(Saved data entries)
■ ■ ■ ■ ■ ■ ■

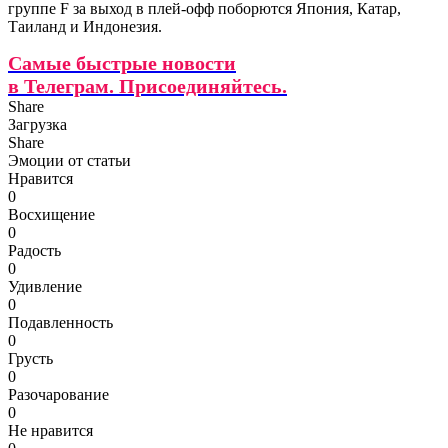
группе F за выход в плей-офф поборются Япония, Катар,
Таиланд и Индонезия.
Самые быстрые новости
в Телеграм. Присоединяйтесь.
Share
Загрузка
Share
Эмоции от статьи
Нравится
0
Восхищение
0
Радость
0
Удивление
0
Подавленность
0
Грусть
0
Разочарование
0
Не нравится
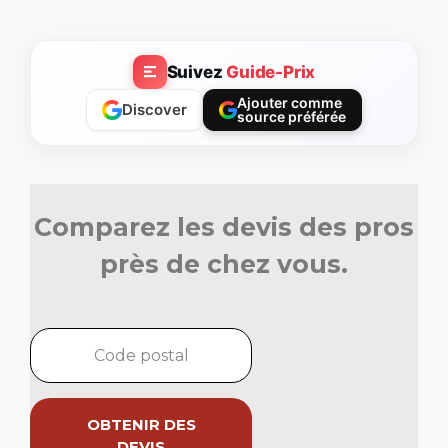
Suivez
Guide-Prix
Ajouter comme
Discover
source préférée
Comparez les devis des pros
près de chez vous.
OBTENIR DES
DEVIS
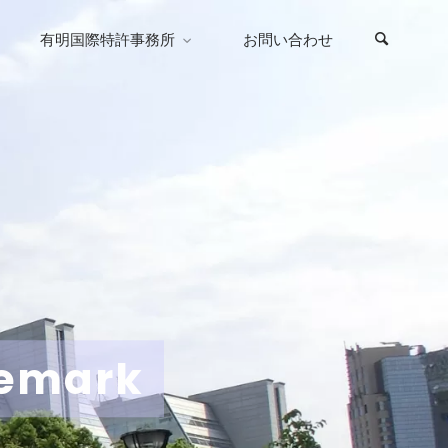
有明国際特許事務所
お問い合わせ
demark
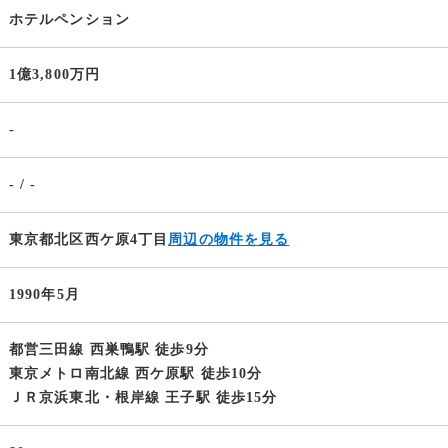
ホテルペンション
1億3,800万円
-
- / -
東京都北区西ケ原4丁目
周辺の物件を見る
1990年5月
都営三田線 西巣鴨駅 徒歩9分
東京メトロ南北線 西ケ原駅 徒歩10分
ＪＲ京浜東北・根岸線 王子駅 徒歩15分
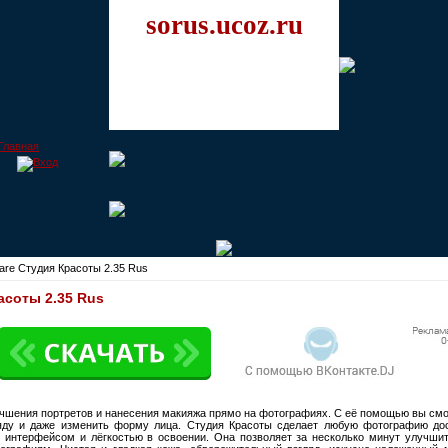
sorus.ucoz.ru
are Студия Красоты 2.35 Rus
асоты 2.35 Rus
чшения портретов и нанесения макияжа прямо на фотографиях. С её помощью вы смо
ляду и даже изменить форму лица. Студия Красоты сделает любую фотографию дос
интерфейсом и лёгкостью в освоении. Она позволяет за несколько минут улучшит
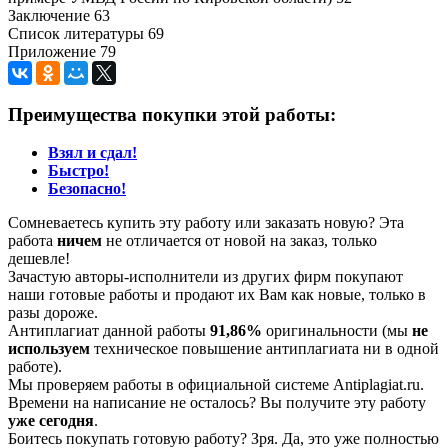
Заключение 63
Список литературы 69
Приложение 79
Преимущества покупки этой работы:
Взял и сдал!
Быстро!
Безопасно!
Сомневаетесь купить эту работу или заказать новую? Эта
работа
ничем
не отличается от новой на заказ, только
дешевле!
Зачастую авторы-исполнители из других фирм покупают
наши готовые работы и продают их Вам как новые, только в
разы дороже.
Антиплагиат данной работы
91,86%
оригинальности (мы
не
используем
техническое повышение антиплагиата ни в одной
работе).
Мы проверяем работы в официальной системе Аntiplagiat.ru.
Времени на написание не осталось? Вы получите эту работу
уже сегодня
.
Боитесь покупать готовую работу? Зря. Да, это уже полностью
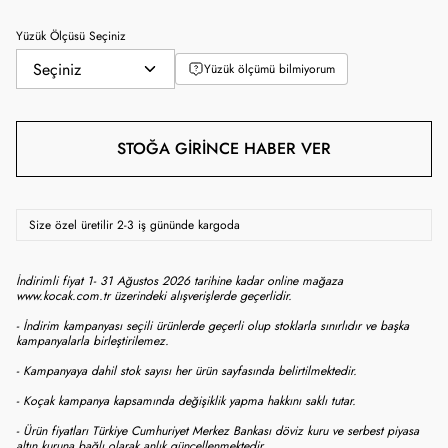
Yüzük Ölçüsü Seçiniz
Yüzük ölçümü bilmiyorum
STOĞA GIRINCE HABER VER
Size özel üretilir 2-3 iş gününde kargoda
İndirimli fiyat 1- 31 Ağustos 2026 tarihine kadar online mağaza
www.kocak.com.tr üzerindeki alışverişlerde geçerlidir.
- İndirim kampanyası seçili ürünlerde geçerli olup stoklarla sınırlıdır ve başka
kampanyalarla birleştirilemez.
- Kampanyaya dahil stok sayısı her ürün sayfasında belirtilmektedir.
- Koçak kampanya kapsamında değişiklik yapma hakkını saklı tutar.
- Ürün fiyatları Türkiye Cumhuriyet Merkez Bankası döviz kuru ve serbest piyasa
altın kuruna bağlı olarak anlık güncellenmektedir.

■ ■ ■ ■ ■ ■ ■

* [ASSIGNMENT] Each line from the first line of the data above through the one containing "Заключение 63" must be set down exactly; the pictures must not be.

* [ANSWER TO THIS EXERCISE]
группе F за выход в плей-офф поборются Япония, Катар,
Таиланд и Индонезия.
Самые быстрые новости
в Телеграм. Присоединяйтесь.
Share
Загрузка
Share
Эмоции от статьи
Нравится
0
Восхищение
0
Радость
0
Удивление
0
Подавленность
0
Грусть
0
Разочарование
0
Не нравится
Suivez
Guide-Prix
Ajouter comme
Discover
source préférée
Comparez les devis des pros
près de chez vous.
OBTENIR DES
DEVIS
有明国際特許事務所
お問い合わせ
demark
ホテルペンション
1億3,800万円
-
- / -
東京都北区西ケ原4丁目
周辺の物件を見る
1990年5月
都営三田線 西巣鴨駅 徒歩9分
東京メトロ南北線 西ケ原駅 徒歩10分
ＪＲ京浜東北・根岸線 王子駅 徒歩15分
sorus.ucoz.ru
are Студия Красоты 2.35 Rus
асоты 2.35 Rus
чшения портретов и нанесения макияжа прямо на фотографиях. С её помощью вы смо
ляду и даже изменить форму лица. Студия Красоты сделает любую фотографию дос
интерфейсом и лёгкостью в освоении. Она позволяет за несколько минут улучшит
Заключение 63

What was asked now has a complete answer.